▸ Task details
Using the listing below, please print exactly the lines from the one with "Store Hours" through the one with "Business and Private Bank as". Leave out every picture.

▸ Data shown
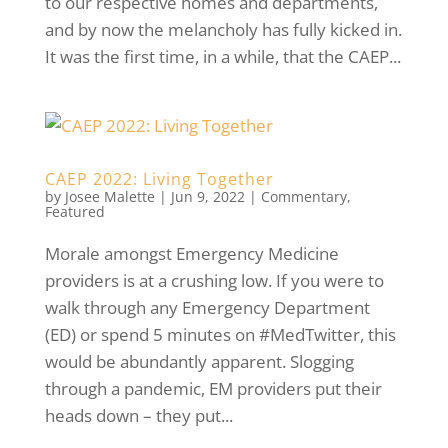
to our respective homes and departments,
and by now the melancholy has fully kicked in.
It was the first time, in a while, that the CAEP...
CAEP 2022: Living Together
by
Josee Malette
|
Jun 9, 2022
|
Commentary
,
Featured
Morale amongst Emergency Medicine
providers is at a crushing low. If you were to
walk through any Emergency Department
(ED) or spend 5 minutes on #MedTwitter, this
would be abundantly apparent. Slogging
through a pandemic, EM providers put their
heads down – they put...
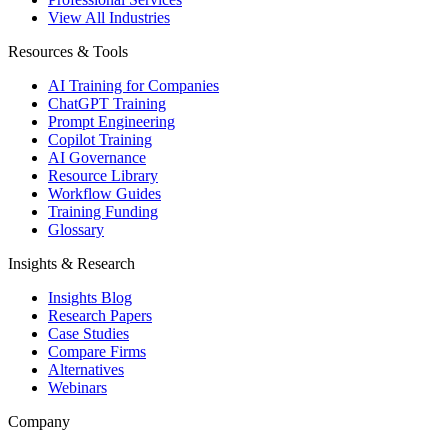
View All Industries
Resources & Tools
AI Training for Companies
ChatGPT Training
Prompt Engineering
Copilot Training
AI Governance
Resource Library
Workflow Guides
Training Funding
Glossary
Insights & Research
Insights Blog
Research Papers
Case Studies
Compare Firms
Alternatives
Webinars
Company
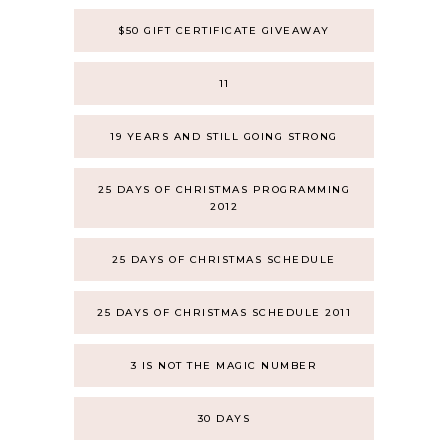
$50 GIFT CERTIFICATE GIVEAWAY
11
19 YEARS AND STILL GOING STRONG
25 DAYS OF CHRISTMAS PROGRAMMING
2012
25 DAYS OF CHRISTMAS SCHEDULE
25 DAYS OF CHRISTMAS SCHEDULE 2011
3 IS NOT THE MAGIC NUMBER
30 DAYS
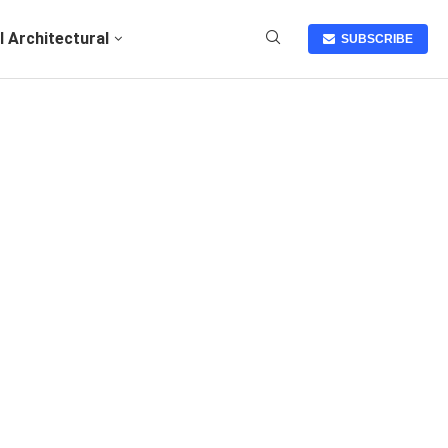
I Architectural
SUBSCRIBE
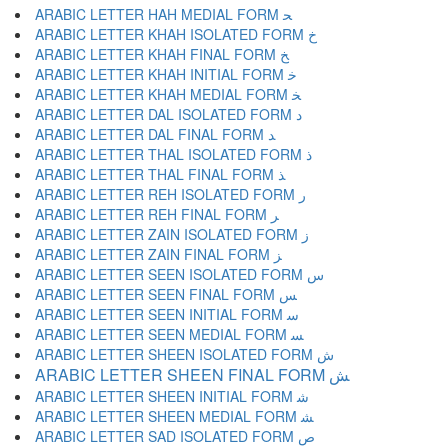
ARABIC LETTER HAH MEDIAL FORM ﺤ
ARABIC LETTER KHAH ISOLATED FORM ﺥ
ARABIC LETTER KHAH FINAL FORM ﺦ
ARABIC LETTER KHAH INITIAL FORM ﺧ
ARABIC LETTER KHAH MEDIAL FORM ﺨ
ARABIC LETTER DAL ISOLATED FORM ﺩ
ARABIC LETTER DAL FINAL FORM ﺪ
ARABIC LETTER THAL ISOLATED FORM ﺫ
ARABIC LETTER THAL FINAL FORM ﺬ
ARABIC LETTER REH ISOLATED FORM ﺭ
ARABIC LETTER REH FINAL FORM ﺮ
ARABIC LETTER ZAIN ISOLATED FORM ﺯ
ARABIC LETTER ZAIN FINAL FORM ﺰ
ARABIC LETTER SEEN ISOLATED FORM ﺱ
ARABIC LETTER SEEN FINAL FORM ﺲ
ARABIC LETTER SEEN INITIAL FORM ﺳ
ARABIC LETTER SEEN MEDIAL FORM ﺴ
ARABIC LETTER SHEEN ISOLATED FORM ﺵ
ARABIC LETTER SHEEN FINAL FORM ﺶ
ARABIC LETTER SHEEN INITIAL FORM ﺷ
ARABIC LETTER SHEEN MEDIAL FORM ﺸ
ARABIC LETTER SAD ISOLATED FORM ﺹ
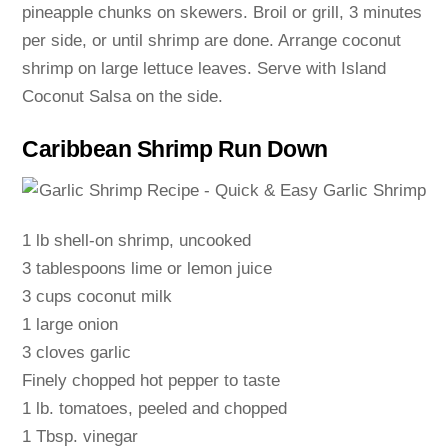
pineapple chunks on skewers. Broil or grill, 3 minutes
per side, or until shrimp are done. Arrange coconut
shrimp on large lettuce leaves. Serve with Island
Coconut Salsa on the side.
Caribbean Shrimp Run Down
1 lb shell-on shrimp, uncooked
3 tablespoons lime or lemon juice
3 cups coconut milk
1 large onion
3 cloves garlic
Finely chopped hot pepper to taste
1 lb. tomatoes, peeled and chopped
1 Tbsp. vinegar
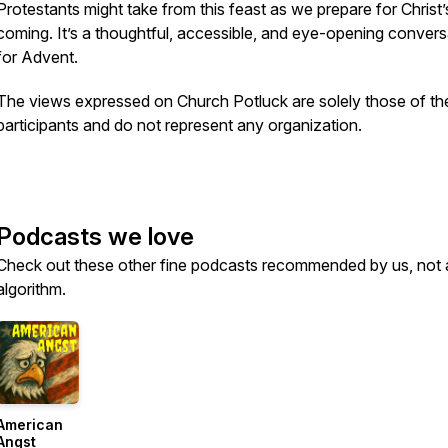
Protestants might take from this feast as we prepare for Christ’
coming. It’s a thoughtful, accessible, and eye-opening convers
for Advent.
The views expressed on Church Potluck are solely those of th
participants and do not represent any organization.
Podcasts we love
Check out these other fine podcasts recommended by us, not 
algorithm.
American
Angst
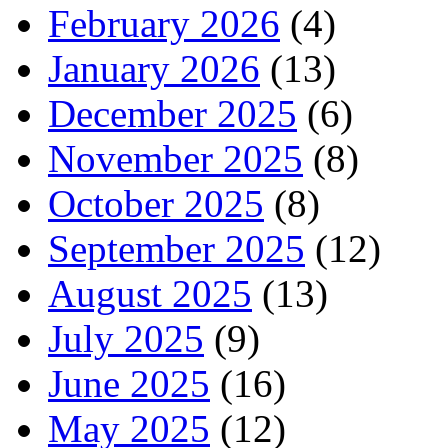
February 2026
(4)
January 2026
(13)
December 2025
(6)
November 2025
(8)
October 2025
(8)
September 2025
(12)
August 2025
(13)
July 2025
(9)
June 2025
(16)
May 2025
(12)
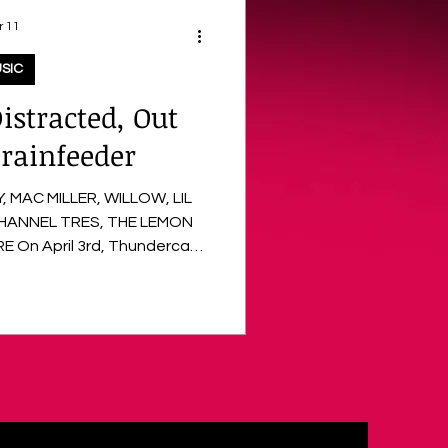
r 11
SIC
istracted, Out
rainfeeder
 MAC MILLER, WILLOW, LIL
CHANNEL TRES, THE LEMON
-awaited return following a
ive expansion. The project
m A$AP Rocky , WILLOW , and
oduction from Greg Kurstin ,
Blume . With four albums and
ple Gra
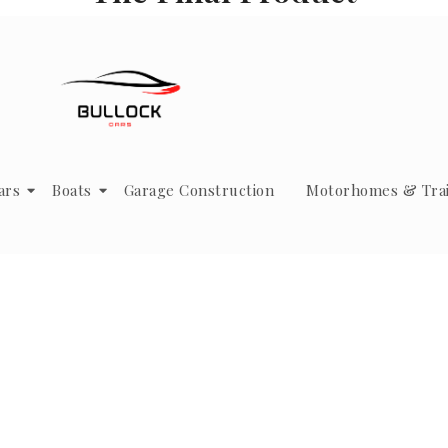
ars
Boats
Garage Construction
Motorhomes & Trai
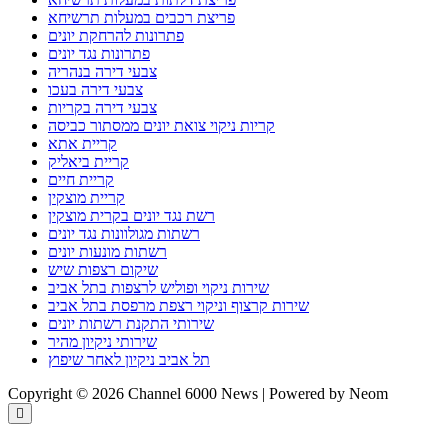
פריצת רכבים במעלות תרשיחא
פתרונות להרחקת יונים
פתרונות נגד יונים
צבעי דירה בנהריה
צבעי דירה בעכו
צבעי דירה בקריות
קריות ניקוי צואת יונים ממסתור כביסה
קריית אתא
קריית ביאליק
קריית חיים
קריית מוצקין
רשת נגד יונים בקרית מוצקין
רשתות מגולוונות נגד יונים
רשתות מונעות יונים
שיקום רצפות שיש
שירות ניקוי ופוליש לרצפות בתל אביב
שירות קרצוף וניקוי רצפת מרפסת בתל אביב
שירותי התקנת רשתות יונים
שירותי ניקיון מהיר
תל אביב ניקיון לאחר שיפוץ
Copyright © 2026 Channel 6000 News | Powered by Neom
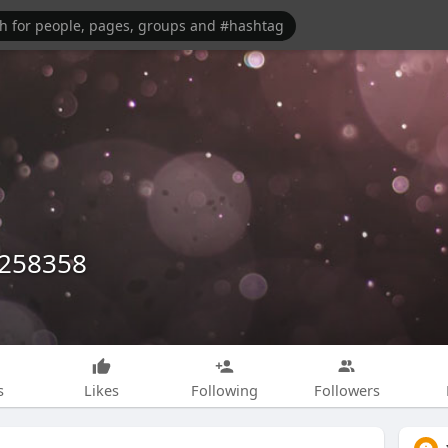
1258358
s
Likes
Following
Followers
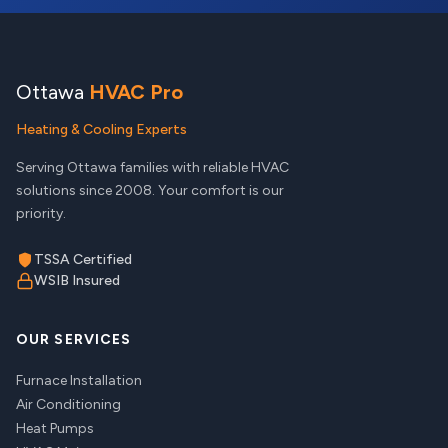
Ottawa
HVAC Pro
Heating & Cooling Experts
Serving Ottawa families with reliable HVAC
solutions since 2008. Your comfort is our
priority.
TSSA Certified
WSIB Insured
OUR SERVICES
Furnace Installation
Air Conditioning
Heat Pumps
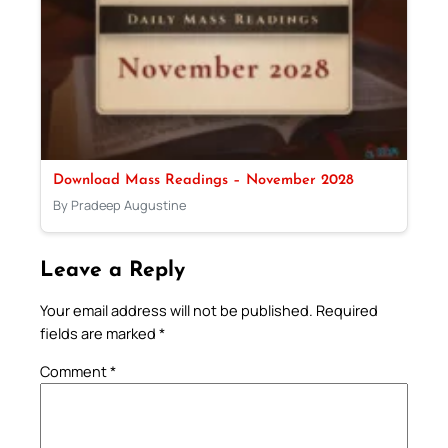
Download Mass Readings – November 2028
By Pradeep Augustine
Leave a Reply
Your email address will not be published.
Required
fields are marked
*
Comment
*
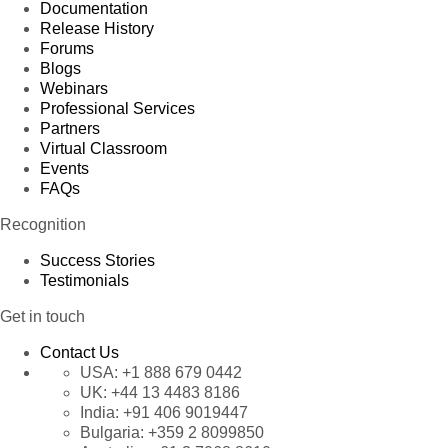
Documentation
Release History
Forums
Blogs
Webinars
Professional Services
Partners
Virtual Classroom
Events
FAQs
Recognition
Success Stories
Testimonials
Get in touch
Contact Us
USA:
+1 888 679 0442
UK:
+44 13 4483 8186
India:
+91 406 9019447
Bulgaria:
+359 2 8099850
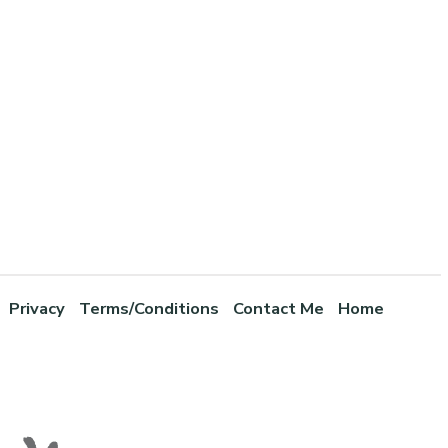
Privacy
Terms/Conditions
Contact Me
Home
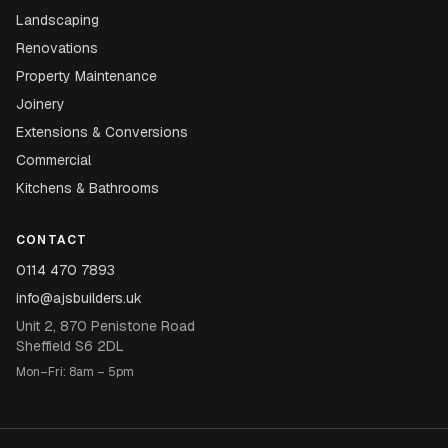
Landscaping
Renovations
Property Maintenance
Joinery
Extensions & Conversions
Commercial
Kitchens & Bathrooms
CONTACT
0114 470 7893
info@ajsbuilders.uk
Unit 2, 870 Penistone Road
Sheffield S6 2DL
Mon–Fri: 8am – 5pm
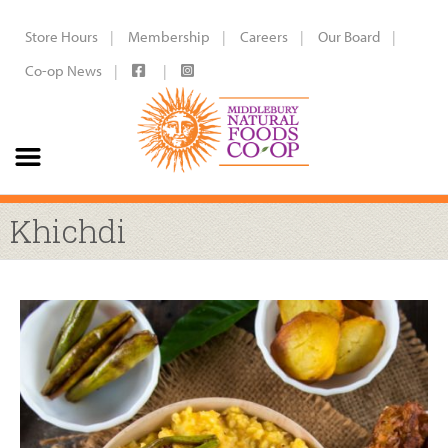
Store Hours
Membership
Careers
Our Board
Co-op News
Khichdi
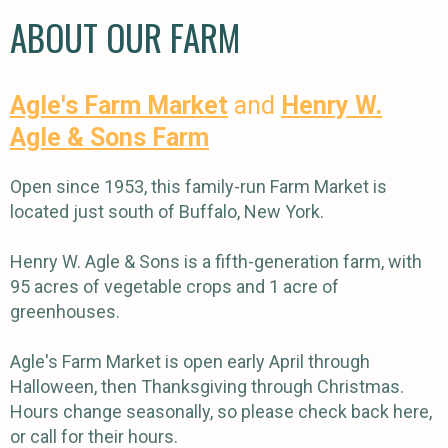
ABOUT OUR FARM
Agle's Farm Market
and
Henry W.
Agle & Sons Farm
Open since 1953, this family-run Farm Market is
located just south of Buffalo, New York.
Henry W. Agle & Sons is a fifth-generation farm, with
95 acres of vegetable crops and 1 acre of
greenhouses.
Agle's Farm Market is open early April through
Halloween, then Thanksgiving through Christmas.
Hours change seasonally, so please check back here,
or call for their hours.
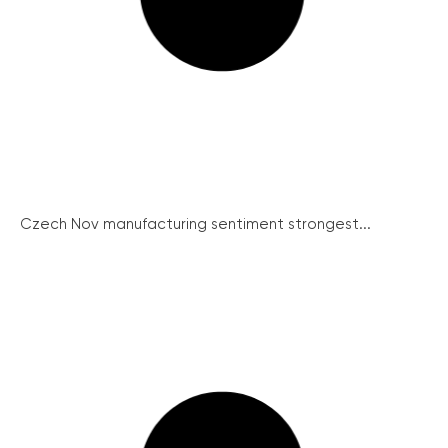
Czech Nov manufacturing sentiment strongest...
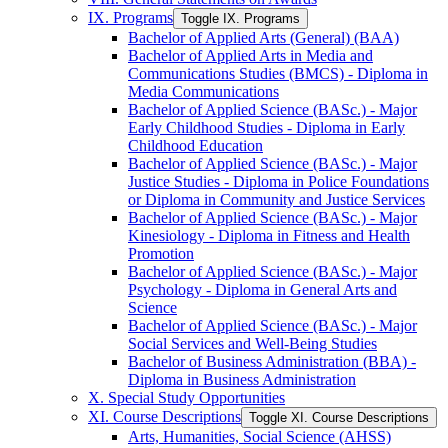
IX. Programs
Toggle IX. Programs
Bachelor of Applied Arts (General) (BAA)
Bachelor of Applied Arts in Media and
Communications Studies (BMCS) -​ Diploma in
Media Communications
Bachelor of Applied Science (BASc.) -​ Major
Early Childhood Studies -​ Diploma in Early
Childhood Education
Bachelor of Applied Science (BASc.) -​ Major
Justice Studies -​ Diploma in Police Foundations
or Diploma in Community and Justice Services
Bachelor of Applied Science (BASc.) -​ Major
Kinesiology -​ Diploma in Fitness and Health
Promotion
Bachelor of Applied Science (BASc.) -​ Major
Psychology -​ Diploma in General Arts and
Science
Bachelor of Applied Science (BASc.) -​ Major
Social Services and Well-​Being Studies
Bachelor of Business Administration (BBA) -​
Diploma in Business Administration
X. Special Study Opportunities
XI. Course Descriptions
Toggle XI. Course Descriptions
Arts, Humanities, Social Science (AHSS)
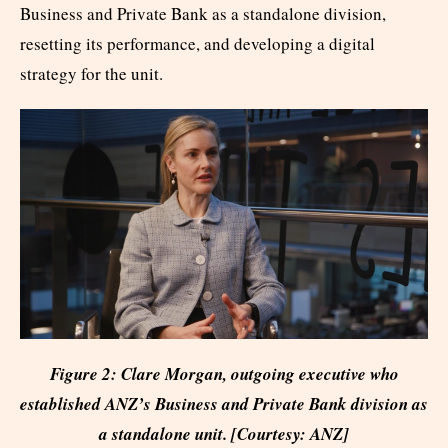
Business and Private Bank as a standalone division,
resetting its performance, and developing a digital
strategy for the unit.
Figure 2: Clare Morgan, outgoing executive who
established ANZ’s Business and Private Bank division as
a standalone unit. [Courtesy: ANZ]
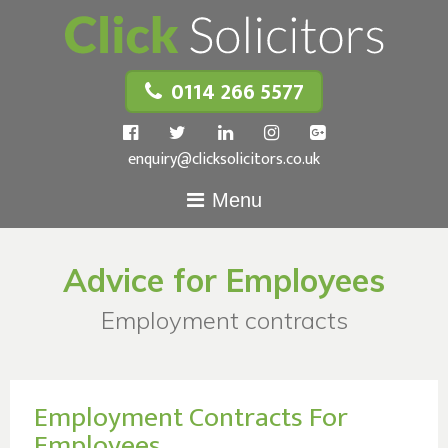
0114 266 5577
enquiry@clicksolicitors.co.uk
Menu
Advice for Employees
Employment contracts
Employment Contracts For
Employees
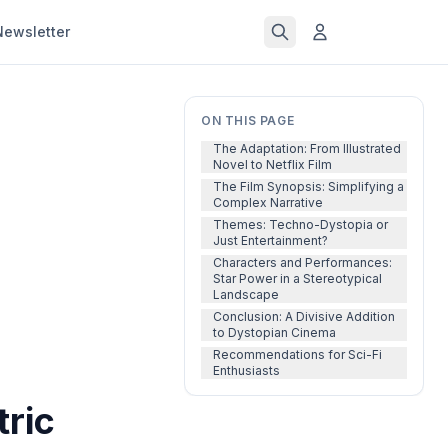
Newsletter
ON THIS PAGE
The Adaptation: From Illustrated
Novel to Netflix Film
The Film Synopsis: Simplifying a
Complex Narrative
Themes: Techno-Dystopia or
Just Entertainment?
Characters and Performances:
Star Power in a Stereotypical
Landscape
Conclusion: A Divisive Addition
to Dystopian Cinema
Recommendations for Sci-Fi
Enthusiasts
tric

▸ Written response
Store Hours
Membership
Careers
Our Board
Co-op News
Khichdi
ABOUT OUR FARM
Agle's Farm Market
and
Henry W.
Agle & Sons Farm
Open since 1953, this family-run Farm Market is
located just south of Buffalo, New York.
Henry W. Agle & Sons is a fifth-generation farm, with
95 acres of vegetable crops and 1 acre of
greenhouses.
Agle's Farm Market is open early April through
Halloween, then Thanksgiving through Christmas.
Hours change seasonally, so please check back here,
or call for their hours.
Czech Nov manufacturing sentiment strongest...
IX. Programs
Toggle IX. Programs
Bachelor of Applied Arts (General) (BAA)
Bachelor of Applied Arts in Media and
Communications Studies (BMCS) -​ Diploma in
Media Communications
Bachelor of Applied Science (BASc.) -​ Major
Early Childhood Studies -​ Diploma in Early
Childhood Education
Bachelor of Applied Science (BASc.) -​ Major
Justice Studies -​ Diploma in Police Foundations
or Diploma in Community and Justice Services
Bachelor of Applied Science (BASc.) -​ Major
Kinesiology -​ Diploma in Fitness and Health
Promotion
Bachelor of Applied Science (BASc.) -​ Major
Psychology -​ Diploma in General Arts and
Science
Bachelor of Applied Science (BASc.) -​ Major
Social Services and Well-​Being Studies
Bachelor of Business Administration (BBA) -​
Diploma in Business Administration
X. Special Study Opportunities
XI. Course Descriptions
Toggle XI. Course Descriptions
Arts, Humanities, Social Science (AHSS)
Business and Private Bank as a standalone division,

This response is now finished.